Naturalmente, ci possono essere molte differenze tra le persone che optano per diete low-carb rispetto a quelle a più alto contenuto di carboidrati: potrebbero, ad esempio, cercare di perdere peso.

I ricercatori hanno tenuto conto del peso corporeo delle persone, insieme ad altri fattori, come il fumo, le abitudini e il reddito. E le diete povere di carboidrati erano ancora legate a un più alto rischio di morte precoce.

Gli investigatori hanno quindi cercato di confermare i risultati osservando i dati di sette studi a lungo termine che hanno seguito più di 447.000 persone per circa 16 anni. Nel complesso, le persone che hanno mangiato il minor numero di carboidrati avevano un rischio maggiore del 15% di morire durante il periodo di studio, rispetto a quelli che mangiavano un numero maggior di carboidrati.

Il dott. Todd Hurst è un cardiologo presso il Banner University Medicine Heart Institute, a Phoenix. Come Diekman, ha detto che i risultati non dimostrano la causa e l’effetto.

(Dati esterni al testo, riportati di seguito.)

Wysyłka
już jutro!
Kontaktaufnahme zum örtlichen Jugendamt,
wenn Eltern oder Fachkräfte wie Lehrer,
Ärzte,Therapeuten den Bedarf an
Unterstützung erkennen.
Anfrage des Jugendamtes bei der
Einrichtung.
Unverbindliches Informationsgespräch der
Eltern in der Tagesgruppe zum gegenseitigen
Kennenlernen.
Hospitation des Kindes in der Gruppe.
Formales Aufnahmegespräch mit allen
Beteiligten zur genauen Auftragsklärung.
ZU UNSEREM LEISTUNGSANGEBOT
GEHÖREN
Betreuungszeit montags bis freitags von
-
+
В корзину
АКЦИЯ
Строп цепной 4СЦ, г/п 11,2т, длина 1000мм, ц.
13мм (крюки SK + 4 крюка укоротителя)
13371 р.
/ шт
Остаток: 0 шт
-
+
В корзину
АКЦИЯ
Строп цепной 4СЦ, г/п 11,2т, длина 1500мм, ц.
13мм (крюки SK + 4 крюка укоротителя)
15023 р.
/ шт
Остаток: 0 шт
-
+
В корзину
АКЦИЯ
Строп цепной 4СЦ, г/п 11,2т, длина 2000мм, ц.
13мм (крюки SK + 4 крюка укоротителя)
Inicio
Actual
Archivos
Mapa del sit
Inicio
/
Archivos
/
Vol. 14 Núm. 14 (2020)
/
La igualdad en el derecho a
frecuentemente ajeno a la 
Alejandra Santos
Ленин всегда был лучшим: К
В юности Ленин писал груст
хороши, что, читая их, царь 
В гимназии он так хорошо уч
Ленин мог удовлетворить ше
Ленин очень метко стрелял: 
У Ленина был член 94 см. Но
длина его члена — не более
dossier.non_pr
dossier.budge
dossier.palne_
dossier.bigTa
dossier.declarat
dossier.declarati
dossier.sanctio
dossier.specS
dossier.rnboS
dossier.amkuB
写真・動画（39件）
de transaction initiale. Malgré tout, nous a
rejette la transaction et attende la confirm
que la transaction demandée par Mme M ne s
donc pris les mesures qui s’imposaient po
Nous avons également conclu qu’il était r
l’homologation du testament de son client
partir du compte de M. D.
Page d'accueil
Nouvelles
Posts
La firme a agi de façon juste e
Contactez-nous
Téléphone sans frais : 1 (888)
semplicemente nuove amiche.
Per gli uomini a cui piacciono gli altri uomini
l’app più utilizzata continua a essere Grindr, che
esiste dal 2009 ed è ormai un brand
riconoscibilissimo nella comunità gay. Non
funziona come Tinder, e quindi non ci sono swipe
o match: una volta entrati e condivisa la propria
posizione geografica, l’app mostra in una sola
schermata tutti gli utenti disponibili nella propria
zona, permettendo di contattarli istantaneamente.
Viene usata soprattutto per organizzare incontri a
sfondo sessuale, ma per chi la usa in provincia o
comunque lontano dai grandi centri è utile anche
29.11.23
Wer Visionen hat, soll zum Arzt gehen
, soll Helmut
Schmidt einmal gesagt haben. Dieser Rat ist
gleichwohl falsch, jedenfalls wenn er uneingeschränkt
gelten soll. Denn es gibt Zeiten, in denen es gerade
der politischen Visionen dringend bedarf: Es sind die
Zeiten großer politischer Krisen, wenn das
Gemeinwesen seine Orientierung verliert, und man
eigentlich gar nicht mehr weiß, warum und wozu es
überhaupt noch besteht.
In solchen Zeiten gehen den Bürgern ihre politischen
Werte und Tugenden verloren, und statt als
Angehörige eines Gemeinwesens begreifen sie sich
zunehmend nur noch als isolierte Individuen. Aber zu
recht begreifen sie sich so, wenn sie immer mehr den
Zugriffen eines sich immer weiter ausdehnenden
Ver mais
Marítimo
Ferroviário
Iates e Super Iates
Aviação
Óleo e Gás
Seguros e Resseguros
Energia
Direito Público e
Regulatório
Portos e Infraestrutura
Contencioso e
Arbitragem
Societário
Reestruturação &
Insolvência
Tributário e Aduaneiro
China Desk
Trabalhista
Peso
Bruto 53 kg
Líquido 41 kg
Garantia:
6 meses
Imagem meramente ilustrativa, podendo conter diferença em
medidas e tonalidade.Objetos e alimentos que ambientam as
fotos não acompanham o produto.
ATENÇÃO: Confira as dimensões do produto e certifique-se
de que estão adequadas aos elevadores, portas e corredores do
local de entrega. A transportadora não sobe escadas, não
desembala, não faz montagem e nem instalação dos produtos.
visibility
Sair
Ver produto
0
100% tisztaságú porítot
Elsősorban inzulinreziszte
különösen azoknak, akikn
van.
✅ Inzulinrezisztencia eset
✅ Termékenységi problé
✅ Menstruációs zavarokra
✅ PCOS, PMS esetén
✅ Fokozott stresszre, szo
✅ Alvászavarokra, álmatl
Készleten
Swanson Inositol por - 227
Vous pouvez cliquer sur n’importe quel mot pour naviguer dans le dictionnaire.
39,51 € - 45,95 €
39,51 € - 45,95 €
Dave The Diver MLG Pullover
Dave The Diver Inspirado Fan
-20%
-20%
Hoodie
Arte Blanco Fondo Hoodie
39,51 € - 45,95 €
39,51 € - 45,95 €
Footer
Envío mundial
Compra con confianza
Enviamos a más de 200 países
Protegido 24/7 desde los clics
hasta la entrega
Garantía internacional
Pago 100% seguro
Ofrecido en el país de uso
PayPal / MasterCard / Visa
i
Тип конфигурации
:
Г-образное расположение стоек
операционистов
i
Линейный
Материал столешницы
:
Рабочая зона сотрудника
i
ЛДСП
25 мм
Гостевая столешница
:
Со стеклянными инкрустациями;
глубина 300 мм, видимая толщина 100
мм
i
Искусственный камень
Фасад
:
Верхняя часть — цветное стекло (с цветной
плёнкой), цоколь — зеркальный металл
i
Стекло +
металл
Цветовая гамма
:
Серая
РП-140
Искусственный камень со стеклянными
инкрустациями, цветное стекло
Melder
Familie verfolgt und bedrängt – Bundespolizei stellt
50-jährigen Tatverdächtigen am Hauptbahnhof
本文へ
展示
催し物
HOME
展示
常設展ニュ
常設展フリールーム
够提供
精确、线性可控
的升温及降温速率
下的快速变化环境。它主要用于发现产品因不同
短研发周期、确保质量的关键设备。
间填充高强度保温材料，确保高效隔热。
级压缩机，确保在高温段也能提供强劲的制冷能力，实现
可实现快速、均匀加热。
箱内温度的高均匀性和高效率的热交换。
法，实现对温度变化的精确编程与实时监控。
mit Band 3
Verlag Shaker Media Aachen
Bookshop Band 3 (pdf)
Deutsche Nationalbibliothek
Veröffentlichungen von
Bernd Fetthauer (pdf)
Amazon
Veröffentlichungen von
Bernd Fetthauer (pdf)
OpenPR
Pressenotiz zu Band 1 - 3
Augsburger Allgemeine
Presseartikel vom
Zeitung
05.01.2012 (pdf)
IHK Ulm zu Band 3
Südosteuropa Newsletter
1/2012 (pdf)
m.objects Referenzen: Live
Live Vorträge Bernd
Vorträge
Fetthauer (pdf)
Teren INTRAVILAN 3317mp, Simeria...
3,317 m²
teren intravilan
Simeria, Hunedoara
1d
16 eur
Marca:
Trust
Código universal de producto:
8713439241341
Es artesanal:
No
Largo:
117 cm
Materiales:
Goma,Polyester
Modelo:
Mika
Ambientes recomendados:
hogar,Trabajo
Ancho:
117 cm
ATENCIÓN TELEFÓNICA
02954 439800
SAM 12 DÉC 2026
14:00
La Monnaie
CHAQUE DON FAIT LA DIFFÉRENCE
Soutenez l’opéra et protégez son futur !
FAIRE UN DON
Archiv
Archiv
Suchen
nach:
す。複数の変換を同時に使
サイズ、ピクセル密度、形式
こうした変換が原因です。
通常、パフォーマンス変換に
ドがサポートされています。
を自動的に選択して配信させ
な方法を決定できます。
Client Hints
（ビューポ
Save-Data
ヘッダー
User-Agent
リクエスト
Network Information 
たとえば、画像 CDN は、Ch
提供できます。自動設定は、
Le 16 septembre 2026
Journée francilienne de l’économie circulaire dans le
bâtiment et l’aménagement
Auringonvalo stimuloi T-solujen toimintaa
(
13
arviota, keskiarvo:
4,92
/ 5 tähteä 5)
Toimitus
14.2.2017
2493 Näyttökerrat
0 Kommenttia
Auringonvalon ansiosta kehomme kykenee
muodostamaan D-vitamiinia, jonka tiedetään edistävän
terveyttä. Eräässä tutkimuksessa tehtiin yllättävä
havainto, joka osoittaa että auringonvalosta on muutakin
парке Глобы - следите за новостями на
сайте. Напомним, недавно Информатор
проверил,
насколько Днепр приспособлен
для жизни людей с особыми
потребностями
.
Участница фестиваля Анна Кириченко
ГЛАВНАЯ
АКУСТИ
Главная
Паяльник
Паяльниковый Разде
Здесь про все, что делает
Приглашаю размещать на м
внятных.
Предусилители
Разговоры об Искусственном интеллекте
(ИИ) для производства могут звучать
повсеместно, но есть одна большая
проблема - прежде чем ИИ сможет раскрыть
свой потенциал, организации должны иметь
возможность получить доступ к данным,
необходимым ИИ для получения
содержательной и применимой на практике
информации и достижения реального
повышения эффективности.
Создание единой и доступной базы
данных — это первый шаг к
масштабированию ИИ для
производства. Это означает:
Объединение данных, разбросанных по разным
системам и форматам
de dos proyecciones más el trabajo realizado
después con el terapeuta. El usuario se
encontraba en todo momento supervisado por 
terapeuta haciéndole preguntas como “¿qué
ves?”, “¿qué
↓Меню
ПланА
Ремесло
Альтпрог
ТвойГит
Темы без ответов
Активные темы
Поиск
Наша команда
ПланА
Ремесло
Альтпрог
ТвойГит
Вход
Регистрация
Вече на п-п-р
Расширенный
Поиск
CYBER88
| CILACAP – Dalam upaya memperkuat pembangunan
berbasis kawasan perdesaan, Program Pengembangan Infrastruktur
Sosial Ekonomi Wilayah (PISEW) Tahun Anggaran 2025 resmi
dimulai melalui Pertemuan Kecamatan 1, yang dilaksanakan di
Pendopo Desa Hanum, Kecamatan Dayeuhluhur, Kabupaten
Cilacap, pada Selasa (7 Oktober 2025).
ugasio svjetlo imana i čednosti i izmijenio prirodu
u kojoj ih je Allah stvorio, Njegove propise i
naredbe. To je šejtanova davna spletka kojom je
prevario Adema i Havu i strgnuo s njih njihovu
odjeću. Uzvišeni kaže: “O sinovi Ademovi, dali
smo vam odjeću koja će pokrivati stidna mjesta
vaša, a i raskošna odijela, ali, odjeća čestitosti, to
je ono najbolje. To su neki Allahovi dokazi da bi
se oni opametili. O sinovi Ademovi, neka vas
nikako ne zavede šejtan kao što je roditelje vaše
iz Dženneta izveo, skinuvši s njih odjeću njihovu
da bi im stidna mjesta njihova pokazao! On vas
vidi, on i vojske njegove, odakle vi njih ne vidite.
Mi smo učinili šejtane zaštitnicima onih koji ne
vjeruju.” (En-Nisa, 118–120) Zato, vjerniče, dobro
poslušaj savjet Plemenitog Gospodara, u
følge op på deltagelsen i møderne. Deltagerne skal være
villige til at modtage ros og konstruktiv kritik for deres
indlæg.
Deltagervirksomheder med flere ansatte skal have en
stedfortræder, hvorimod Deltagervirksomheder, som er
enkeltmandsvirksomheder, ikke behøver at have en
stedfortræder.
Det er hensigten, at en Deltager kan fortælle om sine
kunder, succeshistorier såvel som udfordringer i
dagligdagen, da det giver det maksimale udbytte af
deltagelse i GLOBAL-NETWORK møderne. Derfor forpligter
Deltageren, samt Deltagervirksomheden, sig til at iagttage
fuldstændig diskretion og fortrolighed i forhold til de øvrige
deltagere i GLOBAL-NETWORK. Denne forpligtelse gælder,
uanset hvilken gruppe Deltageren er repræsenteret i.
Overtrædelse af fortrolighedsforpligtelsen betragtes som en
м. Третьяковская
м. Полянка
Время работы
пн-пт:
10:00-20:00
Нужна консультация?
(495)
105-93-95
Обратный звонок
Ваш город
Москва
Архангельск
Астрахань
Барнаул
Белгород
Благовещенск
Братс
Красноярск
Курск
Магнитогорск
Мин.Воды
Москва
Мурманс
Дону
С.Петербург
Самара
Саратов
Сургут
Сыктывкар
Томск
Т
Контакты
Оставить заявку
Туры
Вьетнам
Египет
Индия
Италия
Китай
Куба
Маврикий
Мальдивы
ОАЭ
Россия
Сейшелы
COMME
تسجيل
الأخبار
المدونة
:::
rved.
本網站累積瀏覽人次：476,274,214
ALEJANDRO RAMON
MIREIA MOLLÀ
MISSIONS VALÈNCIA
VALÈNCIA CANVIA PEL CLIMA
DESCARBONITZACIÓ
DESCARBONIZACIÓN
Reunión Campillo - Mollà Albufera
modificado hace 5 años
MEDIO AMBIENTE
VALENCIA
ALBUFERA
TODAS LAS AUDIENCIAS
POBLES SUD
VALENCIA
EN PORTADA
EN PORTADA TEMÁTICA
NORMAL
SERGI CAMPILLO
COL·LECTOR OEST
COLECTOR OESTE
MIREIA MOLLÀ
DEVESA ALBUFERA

Ad un livello più ampio, Hurst ha dichiarato: “Penso che l’attenzione sui macronutrienti nella dieta sia fuorviata”.

I macronutrienti includono carboidrati, proteine ??e grassi. E questa informazione da sola, ha detto Hurst, dice poco sulla qualità della dieta.

Una dieta ricca di carboidrati piena di frutta, verdura, cereali integrali, noci e semi è molto diversa da una dieta ricca di carboidrati carica di alimenti trasformati, ha sottolineato. Allo stesso modo, una dieta a basso contenuto di carboidrati che ha una varietà di cibi integrali è diversa da quella a base di carne e burro.

“Dico ai miei pazienti che non esiste un’unica dieta ‘sana’”, ha detto Hurst. Invece, suggerisce di evitare gli alimenti trasformati e di ottenere molti alimenti integrali ricchi di sostanze nutritive.

Quando si tratta di perdere peso ed essere in buona salute, ha detto Hurst, è fondamentale apportare cambiamenti dietetici che possano essere mantenuti a lungo termine.

Le ricerche presentate alle riunioni mediche dovrebbero essere considerate preliminari fino a quando non saranno pubblicate in una rivista peer-reviewed.